At the age of sixteen he won the Thomas Hornby Classical Scholarship to the University of Liverpool and was also awarded a Cheshire County Exhibition worth £50 per year.

He graduated LL.B. with honours in June 1906 and later held the degrees of M.A. and LL.M. While at university he was active in debating and dramatic societies, served as editor of The Sphinx, and was a member of the University Volunteers. He represented the university in football, cricket and tennis.

== Legal and civic career ==

Ashby served his articles with Messrs. Tyrer, Kenion & Co., Liverpool, and Messrs. Burton, Yates & Hart, London. He passed the solicitor’s final examination with honours in 1909 and entered into partnership with Wilfred Clothier, founding the firm of Ashby and Clothier in Liverpool.

In 1911, aged 24, he was elected to represent North Ward on the Hoylake and West Kirby Urban District Council, winning by a majority of 132 votes. He also served as a member of the Wirral Board of Guardians and was regarded as one of the youngest men in the country to hold both offices simultaneously.

He resigned from public life shortly before the end of the First World War owing to ill health.

== Rugby career ==

Ashby played rugby union for Birkenhead Park and represented Cheshire at county level.

In 1910 he was selected for the English Rugby Union tour of Argentina. Although organised under the auspices of the Rugby Football Union, the tour was later retrospectively recognised as part of the history of the British & Irish Lions.
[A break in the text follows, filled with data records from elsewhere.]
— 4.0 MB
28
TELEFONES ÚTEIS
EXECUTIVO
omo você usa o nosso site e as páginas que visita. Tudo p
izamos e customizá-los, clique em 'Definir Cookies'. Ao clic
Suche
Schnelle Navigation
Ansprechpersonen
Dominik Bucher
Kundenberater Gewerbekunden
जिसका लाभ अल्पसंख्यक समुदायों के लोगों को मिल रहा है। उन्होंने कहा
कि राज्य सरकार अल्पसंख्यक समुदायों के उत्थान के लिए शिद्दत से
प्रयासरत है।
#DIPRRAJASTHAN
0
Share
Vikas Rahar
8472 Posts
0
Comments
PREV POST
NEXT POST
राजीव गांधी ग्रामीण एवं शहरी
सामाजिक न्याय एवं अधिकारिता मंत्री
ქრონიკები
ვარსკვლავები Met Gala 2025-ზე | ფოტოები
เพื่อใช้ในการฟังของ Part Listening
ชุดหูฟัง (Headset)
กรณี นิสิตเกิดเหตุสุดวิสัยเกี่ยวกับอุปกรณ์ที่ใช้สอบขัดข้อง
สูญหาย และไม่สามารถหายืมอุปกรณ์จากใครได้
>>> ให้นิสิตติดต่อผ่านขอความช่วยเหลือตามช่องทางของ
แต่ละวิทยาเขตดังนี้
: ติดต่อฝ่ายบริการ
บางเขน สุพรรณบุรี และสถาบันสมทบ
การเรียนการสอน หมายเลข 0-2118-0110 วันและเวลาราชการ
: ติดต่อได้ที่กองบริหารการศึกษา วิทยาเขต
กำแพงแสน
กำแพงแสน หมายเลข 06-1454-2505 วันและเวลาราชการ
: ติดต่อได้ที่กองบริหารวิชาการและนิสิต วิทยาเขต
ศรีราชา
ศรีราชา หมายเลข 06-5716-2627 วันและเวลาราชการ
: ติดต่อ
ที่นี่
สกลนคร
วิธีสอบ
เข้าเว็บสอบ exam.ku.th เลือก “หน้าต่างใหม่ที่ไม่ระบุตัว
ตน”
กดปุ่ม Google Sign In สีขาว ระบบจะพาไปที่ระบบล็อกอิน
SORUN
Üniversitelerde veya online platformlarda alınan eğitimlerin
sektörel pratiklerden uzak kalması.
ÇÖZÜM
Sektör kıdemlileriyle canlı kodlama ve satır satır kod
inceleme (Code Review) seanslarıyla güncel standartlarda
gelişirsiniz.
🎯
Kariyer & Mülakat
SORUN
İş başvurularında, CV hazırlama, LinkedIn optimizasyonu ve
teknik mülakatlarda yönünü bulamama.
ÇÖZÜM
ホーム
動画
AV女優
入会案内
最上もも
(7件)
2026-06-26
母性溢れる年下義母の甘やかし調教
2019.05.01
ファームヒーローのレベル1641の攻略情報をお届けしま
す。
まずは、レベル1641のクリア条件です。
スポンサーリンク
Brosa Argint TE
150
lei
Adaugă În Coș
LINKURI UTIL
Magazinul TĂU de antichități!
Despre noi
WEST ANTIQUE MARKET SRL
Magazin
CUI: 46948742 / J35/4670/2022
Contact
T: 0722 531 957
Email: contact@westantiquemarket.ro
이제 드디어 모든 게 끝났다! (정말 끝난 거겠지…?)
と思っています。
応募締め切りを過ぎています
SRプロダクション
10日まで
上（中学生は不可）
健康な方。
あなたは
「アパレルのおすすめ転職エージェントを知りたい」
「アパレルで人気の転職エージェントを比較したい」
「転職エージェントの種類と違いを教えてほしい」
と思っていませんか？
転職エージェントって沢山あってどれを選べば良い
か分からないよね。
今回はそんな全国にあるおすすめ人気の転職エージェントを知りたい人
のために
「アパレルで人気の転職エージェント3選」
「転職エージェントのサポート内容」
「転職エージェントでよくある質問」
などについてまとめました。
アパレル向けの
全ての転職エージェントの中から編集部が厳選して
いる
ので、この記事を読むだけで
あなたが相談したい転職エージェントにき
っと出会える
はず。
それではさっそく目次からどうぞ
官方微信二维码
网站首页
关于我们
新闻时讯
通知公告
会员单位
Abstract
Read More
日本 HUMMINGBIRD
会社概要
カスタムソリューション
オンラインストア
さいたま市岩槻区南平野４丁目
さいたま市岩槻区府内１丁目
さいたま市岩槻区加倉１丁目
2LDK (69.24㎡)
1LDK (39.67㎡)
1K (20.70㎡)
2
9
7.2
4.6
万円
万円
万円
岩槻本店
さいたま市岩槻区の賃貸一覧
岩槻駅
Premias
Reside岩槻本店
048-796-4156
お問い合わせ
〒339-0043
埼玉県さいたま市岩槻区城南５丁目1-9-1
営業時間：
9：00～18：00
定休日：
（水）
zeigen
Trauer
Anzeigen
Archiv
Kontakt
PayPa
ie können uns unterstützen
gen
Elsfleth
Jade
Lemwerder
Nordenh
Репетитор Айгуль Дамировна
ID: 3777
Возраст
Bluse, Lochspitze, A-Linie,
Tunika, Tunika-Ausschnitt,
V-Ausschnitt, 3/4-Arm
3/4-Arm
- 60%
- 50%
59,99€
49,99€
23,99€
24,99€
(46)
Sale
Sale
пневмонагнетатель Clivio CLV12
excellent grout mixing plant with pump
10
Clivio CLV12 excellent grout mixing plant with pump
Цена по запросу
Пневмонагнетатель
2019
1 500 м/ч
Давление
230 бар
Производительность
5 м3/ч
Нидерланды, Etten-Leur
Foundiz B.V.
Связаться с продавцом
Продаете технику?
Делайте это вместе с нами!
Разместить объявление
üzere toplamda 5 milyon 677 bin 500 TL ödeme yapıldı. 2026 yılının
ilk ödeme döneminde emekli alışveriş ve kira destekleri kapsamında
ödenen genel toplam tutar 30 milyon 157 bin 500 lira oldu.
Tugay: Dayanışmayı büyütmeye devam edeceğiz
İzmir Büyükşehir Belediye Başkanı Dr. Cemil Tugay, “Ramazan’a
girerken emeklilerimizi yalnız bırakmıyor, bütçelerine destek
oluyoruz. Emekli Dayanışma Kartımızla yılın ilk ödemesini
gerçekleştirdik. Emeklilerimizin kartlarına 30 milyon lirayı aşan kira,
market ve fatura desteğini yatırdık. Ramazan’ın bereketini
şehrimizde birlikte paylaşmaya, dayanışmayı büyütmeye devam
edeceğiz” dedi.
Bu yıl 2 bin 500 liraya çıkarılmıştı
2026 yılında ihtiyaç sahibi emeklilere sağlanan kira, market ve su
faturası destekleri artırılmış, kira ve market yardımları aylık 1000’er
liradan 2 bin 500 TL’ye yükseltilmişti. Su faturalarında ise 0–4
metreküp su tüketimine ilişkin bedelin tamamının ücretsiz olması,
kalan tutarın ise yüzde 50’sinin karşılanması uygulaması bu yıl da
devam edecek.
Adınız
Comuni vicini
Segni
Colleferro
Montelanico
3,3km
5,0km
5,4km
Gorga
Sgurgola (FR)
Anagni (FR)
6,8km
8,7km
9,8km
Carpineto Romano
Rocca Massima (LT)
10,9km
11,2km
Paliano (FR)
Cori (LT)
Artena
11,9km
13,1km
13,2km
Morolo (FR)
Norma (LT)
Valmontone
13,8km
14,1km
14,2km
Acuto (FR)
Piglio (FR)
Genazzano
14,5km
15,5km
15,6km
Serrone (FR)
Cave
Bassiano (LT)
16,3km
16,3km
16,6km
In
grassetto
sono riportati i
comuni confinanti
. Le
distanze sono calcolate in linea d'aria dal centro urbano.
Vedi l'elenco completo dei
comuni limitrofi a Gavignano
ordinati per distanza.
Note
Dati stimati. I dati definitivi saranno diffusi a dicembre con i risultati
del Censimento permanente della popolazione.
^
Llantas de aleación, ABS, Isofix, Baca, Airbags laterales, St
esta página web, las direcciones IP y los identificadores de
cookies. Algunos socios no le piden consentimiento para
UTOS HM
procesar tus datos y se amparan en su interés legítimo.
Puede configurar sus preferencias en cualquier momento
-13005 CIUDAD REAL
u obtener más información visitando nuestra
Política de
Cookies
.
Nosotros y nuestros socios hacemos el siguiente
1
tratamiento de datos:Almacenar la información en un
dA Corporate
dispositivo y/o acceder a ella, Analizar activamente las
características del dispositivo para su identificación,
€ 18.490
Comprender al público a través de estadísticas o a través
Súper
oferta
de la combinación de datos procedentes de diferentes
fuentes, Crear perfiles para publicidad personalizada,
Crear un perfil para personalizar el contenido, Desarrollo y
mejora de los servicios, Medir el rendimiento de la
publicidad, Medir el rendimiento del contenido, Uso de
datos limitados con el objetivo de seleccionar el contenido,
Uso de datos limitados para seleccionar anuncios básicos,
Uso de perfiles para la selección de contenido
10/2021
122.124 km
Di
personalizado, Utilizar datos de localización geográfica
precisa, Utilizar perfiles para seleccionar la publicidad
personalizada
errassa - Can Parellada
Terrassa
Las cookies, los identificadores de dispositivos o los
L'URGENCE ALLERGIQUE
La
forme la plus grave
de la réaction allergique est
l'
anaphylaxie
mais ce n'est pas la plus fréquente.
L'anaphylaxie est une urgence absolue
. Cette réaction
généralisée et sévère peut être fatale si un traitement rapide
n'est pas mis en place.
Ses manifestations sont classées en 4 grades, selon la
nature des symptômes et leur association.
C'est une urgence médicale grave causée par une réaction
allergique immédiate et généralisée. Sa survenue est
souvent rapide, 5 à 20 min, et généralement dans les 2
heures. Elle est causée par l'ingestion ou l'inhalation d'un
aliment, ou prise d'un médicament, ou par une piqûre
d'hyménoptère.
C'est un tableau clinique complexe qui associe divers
The touring side won all six of its matches, including a 28–3 victory over Argentina in Buenos Aires on 12 June 1910, the first Test match in Argentine rugby history.

== First World War ==

Following the outbreak of the First World War, Ashby was commissioned as a second lieutenant in the Cheshire Regiment. He was later promoted and served overseas in France. He was wounded in 1915 and subsequently promoted to captain.

The strain of active service adversely affected his health and he was eventually invalided home and discharged. From September 1916 to June 1918 he served as Secretary of the Forging and Casting Department at the Ministry of Munitions.

His brother, George W. Ashby, was killed while serving in France during the war.

== Death ==

Ashby died in Surrey on 16 May 1920 at the age of 34. His death followed a prolonged illness resulting from his wartime service.